Disturbi del sonno

Queste farfalle minuscole
che vanno volitando per la stanza,
polverio di sogni che dileguano,
difetto della retina, visione
imperfetta o fallace
nel silenzio notturno:

chi sa se le ha svegliate
la luce dell’abat-jour,
o se invece la luce li atterrisce
e soltanto nel buio sono vigili.
E io, di che ho paura, per quale sogno
o lampo di magnesio dentro il sonno
mi sveglio con questo batticuore?

Devo ricordarmi di comprare
un insetticida, uno spray
repellente, un rimedio
alla magagna.

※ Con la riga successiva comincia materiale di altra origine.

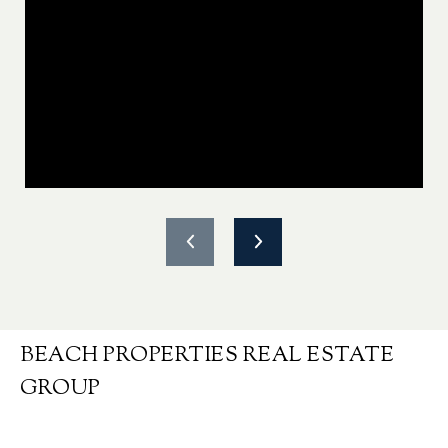
BEACH PROPERTIES REAL ESTATE
GROUP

C’è qualcosa,
qualcosa di guasto dentro i libri
dormienti, o in qualche stipo.

prima del risveglio


Impaniata nei sogni, affaticata
da peregrinazioni senza fine
per ignoti quartieri e casamenti
in rovina, la mente si accanisce
su un’assenza che incombe, una lacuna.
Cerca ciò che è perduto: un taccuino,
un nome, forse un civico e una targa,
un post-it, un memento.

Mancherò a una promessa, farò tardi
ad un appuntamento, né m’aiutano
i casellari d’infiniti archivi,
il pc, il cellulare: su ogni pagina,
su ogni scheda e display è una fatale
cancellatura, una macchia nera
che cresce come per un’erosione
intima, per un cancro che fermenta.
e-mail Indirizzari sms
risucchiati a milioni in un vacuolo
che si allarga, diventa un maelstrom
universale.


E’ stato faticoso stamattina
districare il racconto dal garbuglio
dei sogni, risalire dagli abissi
verso un varco di luce, una carena
di una barca in attesa.
Sirene mi chiamavano, alghe torbide
m’avvincevano i polsi e le caviglie.
C’era come un’urgenza e un rifiuto
di ricapitolare e ritrovare
l’epilogo, la nota trafittura,
il sollievo e la pena del risveglio.

 

non sono sogni


Le lettere che mi spedisco, come le chiami,
e che mi recapito ogni notte
dalle quattro alle cinque – tu sostieni
che m’impedisco di aprirle – ma lo vedi,
non mi curo neppure di cifrarle.
Non sono veri sogni,
te ne faccio il racconto al telefono
come di viaggi e sperdimenti reali.
E tu ch’eri con me, guida e compagna,
sai già dov’ero, in quale stazione
e per quale disguido.

Reali sono i grovigli d’incroci,
le peripezie gli abbandoni,
le irriconoscibili macerie
della mia casa, le città informi
e i lutti e le persone. Mi ricordo
persino i fatti: accaddero di giorno,
un giorno, e li rimemoro
ogni notte, senza pietà.

Nessun arcano messaggio,
nessuna premonizione se non questa:
tutto è accaduto, niente accadrà più.
E tu, amata e sempre presente,
specchio fedele, mio sguardo severo,
non sei altri che tu, ombra perfetta,
mio doppio altero, mio travestimento.